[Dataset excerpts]
****************
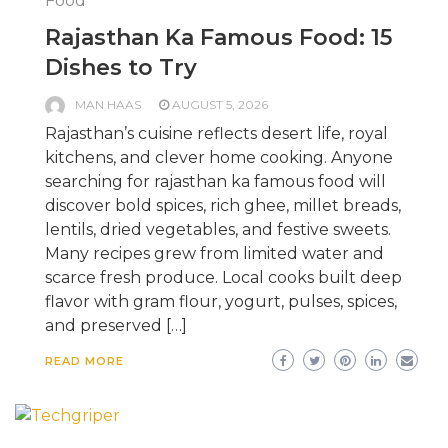
Food
Rajasthan Ka Famous Food: 15
Dishes to Try
MAN HAAS
AUGUST 5, 2026
Rajasthan’s cuisine reflects desert life, royal
kitchens, and clever home cooking. Anyone
searching for rajasthan ka famous food will
discover bold spices, rich ghee, millet breads,
lentils, dried vegetables, and festive sweets.
Many recipes grew from limited water and
scarce fresh produce. Local cooks built deep
flavor with gram flour, yogurt, pulses, spices,
and preserved […]
READ MORE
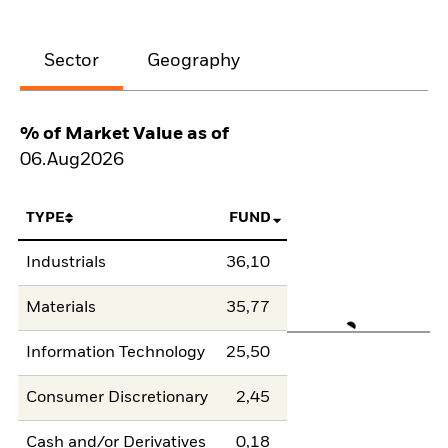
Sector
Geography
% of Market Value as of
06.Aug2026
TYPE
FUND
Industrials
36,10
Materials
35,77
Information Technology
25,50
Consumer Discretionary
2,45
Cash and/or Derivatives
0,18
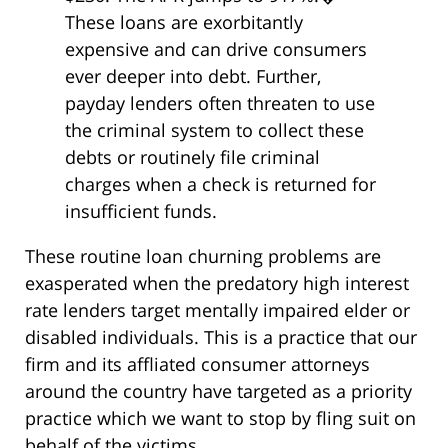
These loans are exorbitantly
expensive and can drive consumers
ever deeper into debt. Further,
payday lenders often threaten to use
the criminal system to collect these
debts or routinely file criminal
charges when a check is returned for
insufficient funds.
These routine loan churning problems are
exasperated when the predatory high interest
rate lenders target mentally impaired elder or
disabled individuals. This is a practice that our
firm and its affliated consumer attorneys
around the country have targeted as a priority
practice which we want to stop by fling suit on
behalf of the victims.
****************
TASK DIRECTIONS
An exact printout of the entries is wanted, covering the first line through the line holding "exasperated when the predatory high interest", with pictures kept out of it.

EXERCISE ANSWER
Food
Rajasthan Ka Famous Food: 15
Dishes to Try
MAN HAAS
AUGUST 5, 2026
Rajasthan’s cuisine reflects desert life, royal
kitchens, and clever home cooking. Anyone
searching for rajasthan ka famous food will
discover bold spices, rich ghee, millet breads,
lentils, dried vegetables, and festive sweets.
Many recipes grew from limited water and
scarce fresh produce. Local cooks built deep
flavor with gram flour, yogurt, pulses, spices,
and preserved […]
READ MORE
Sector
Geography
% of Market Value as of
06.Aug2026
TYPE
FUND
Industrials
36,10
Materials
35,77
Information Technology
25,50
Consumer Discretionary
2,45
Cash and/or Derivatives
0,18
These loans are exorbitantly
expensive and can drive consumers
ever deeper into debt. Further,
payday lenders often threaten to use
the criminal system to collect these
debts or routinely file criminal
charges when a check is returned for
insufficient funds.
These routine loan churning problems are
exasperated when the predatory high interest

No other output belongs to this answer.